Lecturer in education studies, University of Roehampton school of education
What are you working on?
My current research focuses on computer education in light of the new 2014 computing curriculum in England that demands the teaching of more technical and programming skills to younger children. I’ve been working with a colleague, Peter Kemp, and we are currently exploring how competent young people (aged 13-19) engage with computing and technology.
We are drawing on semi-structured interviews with 32 young people across two computing summer schools, and looking at the National Pupil Database (NPD) on enrolment and attainment across A-level subjects, with a focus on computer science. This will give us a comprehensive overview of the subject patterns and outcomes of students, and how that might vary by demographic variables.

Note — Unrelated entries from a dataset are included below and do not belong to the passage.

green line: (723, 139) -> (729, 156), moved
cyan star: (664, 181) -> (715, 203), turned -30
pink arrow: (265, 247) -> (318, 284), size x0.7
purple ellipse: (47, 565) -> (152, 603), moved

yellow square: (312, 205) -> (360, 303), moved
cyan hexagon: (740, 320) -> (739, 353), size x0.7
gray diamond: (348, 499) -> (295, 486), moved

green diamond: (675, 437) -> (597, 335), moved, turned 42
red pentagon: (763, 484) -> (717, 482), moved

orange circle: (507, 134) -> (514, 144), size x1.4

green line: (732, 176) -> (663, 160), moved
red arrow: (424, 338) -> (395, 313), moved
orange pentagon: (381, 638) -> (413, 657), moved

What is interesting about this research?
There is an expectation that young people “must” be good with technologies. We want to unpack this assumption and explore the different ways in which they can engage with the digital world. The renewed government emphasis on computing education, alongside the increasing need of our future population to be digitally literate, has meant that this field of research is undergoing a generational change. For example, the increasing use of smartphones, tablets and laptops in the classroom (as well as the forthcoming BBC “microbit”) is evidence that our education continues to be shaped by technology.

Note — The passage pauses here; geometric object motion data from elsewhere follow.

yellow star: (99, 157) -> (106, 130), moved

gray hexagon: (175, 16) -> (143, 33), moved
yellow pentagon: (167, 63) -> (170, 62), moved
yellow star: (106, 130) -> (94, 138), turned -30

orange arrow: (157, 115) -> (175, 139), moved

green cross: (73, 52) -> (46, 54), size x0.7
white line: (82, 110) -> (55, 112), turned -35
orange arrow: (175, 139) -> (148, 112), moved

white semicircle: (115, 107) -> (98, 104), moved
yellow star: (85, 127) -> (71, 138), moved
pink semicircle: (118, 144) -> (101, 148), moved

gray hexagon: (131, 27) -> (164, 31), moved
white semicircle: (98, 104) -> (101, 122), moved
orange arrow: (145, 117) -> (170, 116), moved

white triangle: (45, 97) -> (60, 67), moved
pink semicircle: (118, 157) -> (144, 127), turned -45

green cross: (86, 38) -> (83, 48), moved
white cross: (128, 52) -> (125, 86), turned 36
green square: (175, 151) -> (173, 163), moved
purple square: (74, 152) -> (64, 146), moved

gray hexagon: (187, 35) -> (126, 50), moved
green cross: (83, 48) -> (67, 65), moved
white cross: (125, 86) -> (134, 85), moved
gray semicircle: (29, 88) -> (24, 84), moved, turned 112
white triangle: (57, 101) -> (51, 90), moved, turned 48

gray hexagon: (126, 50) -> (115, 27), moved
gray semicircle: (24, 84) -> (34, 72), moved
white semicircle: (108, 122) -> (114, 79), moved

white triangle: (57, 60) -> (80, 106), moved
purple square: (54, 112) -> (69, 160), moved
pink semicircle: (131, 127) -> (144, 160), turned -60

What do you hope its impact will be?
Our research allows us to map the trajectories of competent young people in relation to their digital participation. By understanding the routes taken by these students, we will be in a stronger position to identify the type of influences or activities pivotal in their digital pathways. Only then can we start to derive feasible plans or initiatives to introduce and support other students in the fields of computing and technology.

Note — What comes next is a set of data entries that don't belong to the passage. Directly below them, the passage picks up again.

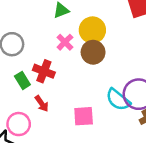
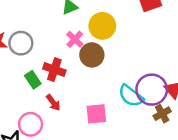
brown circle: (93, 52) -> (92, 55), moved

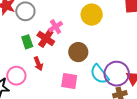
pink cross: (75, 39) -> (56, 27), moved
brown circle: (92, 55) -> (78, 52), moved

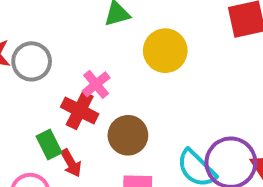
green rectangle: (27, 42) -> (49, 145), moved
brown circle: (78, 52) -> (128, 135), moved

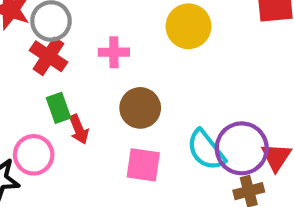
pink cross: (96, 84) -> (114, 52), turned 32
red cross: (80, 110) -> (48, 56), moved

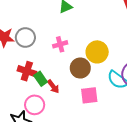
yellow circle: (188, 26) -> (97, 52), moved
red cross: (48, 56) -> (27, 71), moved

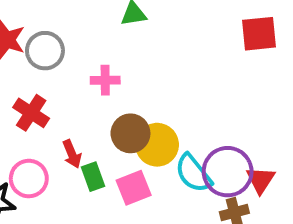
yellow circle: (97, 52) -> (157, 145), moved
green rectangle: (41, 79) -> (93, 177), moved
pink square: (89, 95) -> (134, 188), turned -30

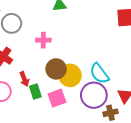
purple circle: (228, 172) -> (94, 95), moved
cyan semicircle: (193, 173) -> (99, 73), moved

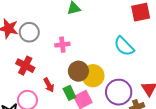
cyan semicircle: (99, 73) -> (124, 46), moved
green rectangle: (35, 92) -> (69, 93), moved

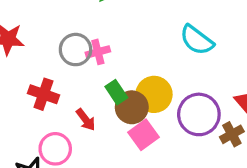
gray circle: (29, 32) -> (75, 50), moved
brown circle: (78, 71) -> (132, 107), moved
green rectangle: (69, 93) -> (116, 92), moved

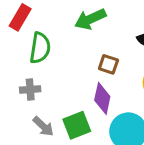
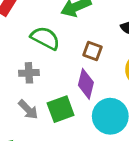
green semicircle: (40, 48) -> (45, 38), moved, turned -72
gray cross: (30, 89) -> (29, 73), moved

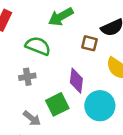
brown square: (93, 51) -> (89, 43), moved
gray arrow: (28, 110) -> (32, 118), moved

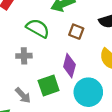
brown square: (89, 43) -> (76, 32), moved

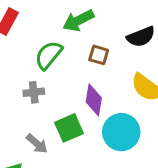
green semicircle: (38, 28) -> (49, 55), turned -75

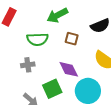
green semicircle: (49, 55) -> (37, 39), turned -130
purple diamond: (94, 100) -> (69, 69), turned -35

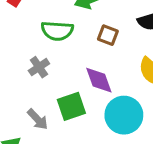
gray cross: (28, 65) -> (39, 67), turned -32

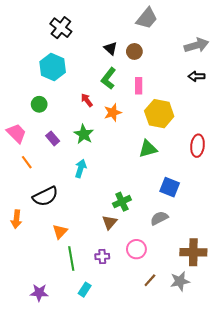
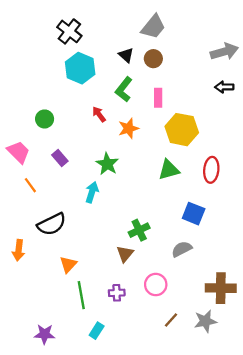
gray trapezoid: (147, 18) -> (153, 27), moved
cyan hexagon: (53, 67) -> (80, 68), moved
green star: (84, 134) -> (107, 164), moved
red ellipse: (198, 146) -> (211, 170), moved

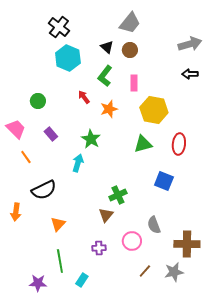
gray semicircle: (182, 249) -> (154, 225), moved, turned -84
green line: (81, 295) -> (60, 261), moved

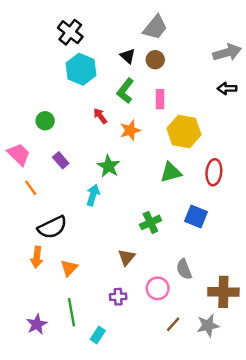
green cross: (118, 195) -> (150, 222), moved
orange arrow: (16, 212) -> (37, 257), moved
purple star: (38, 283) -> (37, 324), moved, turned -30

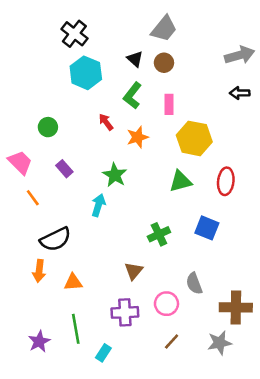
orange triangle: (69, 268) -> (73, 282), turned 42
purple cross: (118, 297) -> (125, 312), size x1.5
brown line: (173, 324) -> (172, 341), moved

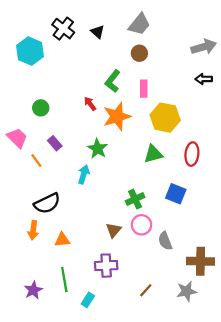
black triangle: (135, 59) -> (98, 32), moved
cyan hexagon: (86, 73) -> (30, 51), moved
orange star: (137, 137) -> (117, 116), size x1.5
orange line: (33, 198) -> (36, 160), moved
pink circle: (166, 304) -> (142, 225), moved

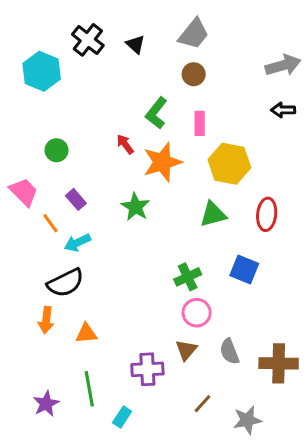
cyan arrow: (84, 174) -> (77, 243), moved, turned -132
brown triangle: (114, 230) -> (186, 350), moved
gray semicircle: (165, 241) -> (229, 351), moved
gray star: (187, 291) -> (247, 420), moved

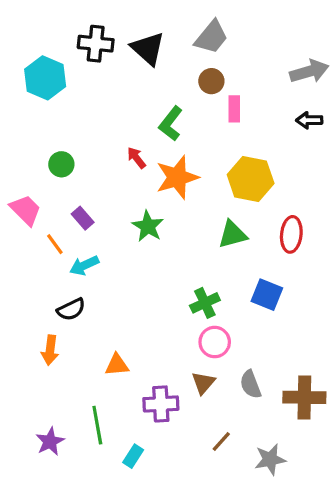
black cross: (88, 40) -> (96, 44), turned -32
black triangle: (136, 44) -> (148, 49), size x1.6
pink rectangle: (200, 123) -> (234, 109), moved
black semicircle: (65, 283) -> (71, 309), size x0.7
orange triangle: (86, 334) -> (117, 365), moved

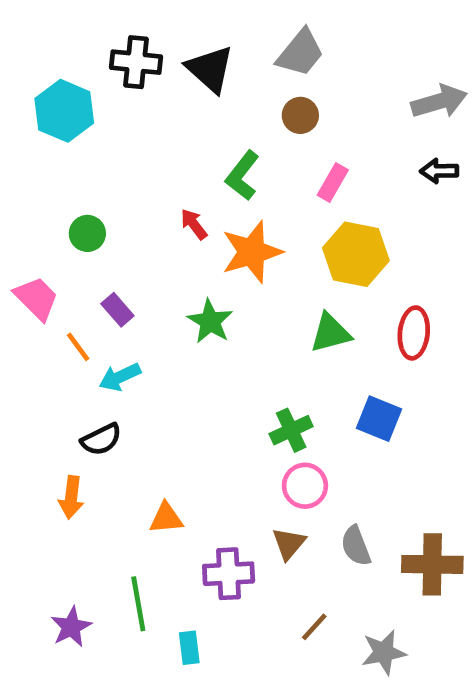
pink rectangle: (234, 109) -> (333, 183), moved, turned 30
cyan rectangle: (133, 456) -> (189, 648), turned -40

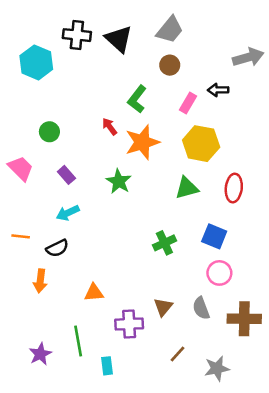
black arrow: (439, 171) -> (218, 90), moved
orange line: (78, 347) -> (21, 236), moved, turned -48
pink circle: (305, 486) -> (219, 273), moved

We hope our work will influence current and future developments of computing education – for example, its curriculum and content. Our research will also provide us with evidence to comment and critique on the government’s latest decision to drop information technology as a subject, leaving computer science as the only option for digital technology.
What might the early findings show?
We are only at the beginning of data analysis but early indications suggest that there is a gender difference (which is unsurprising) in terms of young people’s educational and career aspirations in computing or technology. Our NPD data also suggests that students who do well in computer science at A-level tend to do well in maths and the other sciences (again, not too surprising). In time, we will tease out the relationships between subject choice and attainment.
Is there any other research that you would recommend?
Research in this area is scarce, particularly in the UK context, but we find the works by Julian Sefton-Green and Sonia Livingstone to be useful in our study.
What does Dr Wong’s most recent research say?
An article by Dr Wong looking into the educational success of British Chinese and Indian students has recently been published as part of the Oxford Review of Education.
It looks at ethnic minority students who excel as opposed to those that underachieve.
The paper includes data from four discussion groups and 23 interviews with British Chinese and Indian students Ð recognised as the ‘model minority’.
An abstract of the paper reads: ‘Although high expectations by self and by others can positively contribute to the educational success of British Chinese and Indian students, inflated expectations can also generate a continuous sense of insecurity.
‘Model minority students must contemplate the fear of failure and the potential damage they could inflict on the reputation of their family. Implications of the identity of model minority for students, teachers and policy are suggested.’